Data Carpentry: Open and Reproducible Research with R

Keywords: Reproducible Research, RMarkdown, Open Science, Data Carpentry, Github

Tutorial goals

The goal of this tutorial is to teach participants the skills and perspectives needed to conduct open research with R, including literate programming and best practices in sharing and publishing code and data. We will focus on how to make the work navigable, interpretable, and repeatable by others. This tutorial is modified from the Data Carpentry “Reproducible Research with R” workshop, and we will focus on an exemplar project to model the workflow of going from code and data to a published, archived product.

Tutorial objectives and outline

This tutorial is a module of the Data Carpentry “Reproducible Research with R” workshop, and we will focus on an exemplar project to model the workflow of going from code and data to a published product.

The objectives (in bold) and outline for the workshop are:

  • Review of the basics of working with RMarkdown to generate high quality reports: how to use code chunks, inline code; how to generate figures, how to export to HTML, PDF, Word documents; how to use references (bibliography, references to figures and tables).
  • Understand the benefits of file organization to automate and facilitate report creation: how to organize files for inputs and outputs to use fully automated workflow to generate reports.
  • Use best practices to modularize code and text for complex reports: how to separate code from text, how to organize code into functions, how to leverage package development tools to test and document code.
  • Learn to use Git and Github in RStudio: how to use the RStudio interface with GitHub to keep track of changes in the code and collaborate with others.
  • Learn best practices for sharing code: how to write code that can be used by other people, how to document dependencies.
  • Understand available software licenses and issues around data licensing: describe common open source licenses used for code and data, understand differences and implications for code and data reuse.
  • Publishing and archive reports and datasets using R packages: how to use platforms for data and code publishing and archiving, how to automate the process using R packages.
  • Learn about and create an ORCID to track research products: learn about the benefits of using ORCID to identify authors.

Lessons:

Justification for running the tutorial at useR! 2017

As an increasing number of people are using R to conduct research, it is possible to share and publish this code and data to enable reproducible research and advance research progress.

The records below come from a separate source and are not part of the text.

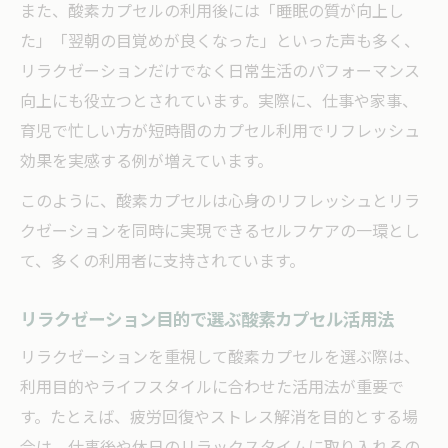
また、酸素カプセルの利用後には「睡眠の質が向上し
リラクゼーションと安らぎを与える高気圧
た」「翌朝の目覚めが良くなった」といった声も多く、
環境
リラクゼーションだけでなく日常生活のパフォーマンス
疲労回復と癒やしを同時に叶えるリラクゼ
向上にも役立つとされています。実際に、仕事や家事、
ーション
育児で忙しい方が短時間のカプセル利用でリフレッシュ
高気圧カプセルで得られる心身のリフレッ
効果を実感する例が増えています。
シュ感
このように、酸素カプセルは心身のリフレッシュとリラ
リラクゼーションが深まる高気圧酸素カプ
クゼーションを同時に実現できるセルフケアの一環とし
セル体験
て、多くの利用者に支持されています。
自宅でできるリラクゼーションカプセル活用術
自宅で実践する酸素カプセルのリラクゼー
リラクゼーション目的で選ぶ酸素カプセル活用法
ション法
リラクゼーションを重視して酸素カプセルを選ぶ際は、
リラクゼーションカプセルを自宅に導入す
利用目的やライフスタイルに合わせた活用法が重要で
るメリット
す。たとえば、疲労回復やストレス解消を目的とする場
酸素カプセルレンタルで叶う手軽なリラク
合は、仕事後や休日のリラックスタイムに取り入れるの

Additionally there is increasing acceptance and interest in ‘open’ research practices, where code and data are shared as a part of the ongoing or final research product. In Data Carpentry surveys of the skills scientists are looking to learn, people with some R experience are most interested in learning how to distribute, share and publish their code and data using RMarkdown. In particular, they are interested in learning about literate programming, sharing code through github, and publishing code and data in repositories like FigShare. These skills and perspectives are necessary for open research and are clear next steps in learning for best practices and effective research R. We expect that many participants at UseR! will be looking for opportunities to learn these skills.

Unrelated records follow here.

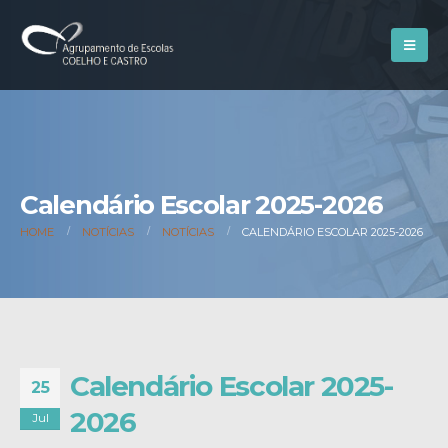
Calendário Escolar 2025-2026
HOME
NOTÍCIAS
NOTÍCIAS
CALENDÁRIO ESCOLAR 2025-2026
Calendário Escolar 2025-
25
2026
Jul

The active learning style of Data Carpentry workshops has been shown to be effective in teaching people the skills and perspectives needed to work with data. The vast majority (>90%) of participants responding to post-workshop surveys say that participating in the workshop was worth their time and led to improvements in their data management and data analysis skills. Additionally 94% of participants agree or strongly agree that they would recommend a workshop to a friend or colleague (reference: [1])

Description of the tutorial

In most domains of research & industry there is an increasing capacity to generate data and an increasing knowledge of how to analyze this data using programming languages such as R. With this increasing capacity, is the potential to more effectively communicate, share and publish both the results of these analyses and the complete workflow for open research. However, many people do not yet have the skills or know best practices to effectively share and disseminate research products.

This tutorial is for people who are looking to move towards open research practices and want to learn the next steps in how to structure code and data, share these research products and publish this for broader dissemination, reuse and attribution. In this tutorial participants will learn how to generate documents with literate programming, share them via github, use appropriate licenses, and publish data and code research products. They will learn how to write RMarkdown, share code via github, and publish and track data and code research products.

Pre-requisites

Workshop participants should have a familiarity with working in R.

Potential attendees

Many people in academia or in other organizations are being required to, or see the value in sharing and publishing their research products and process. Potential attendees are people who are conducting work in R and are interested in learning how to share and publish their code and data for open and reproducible research.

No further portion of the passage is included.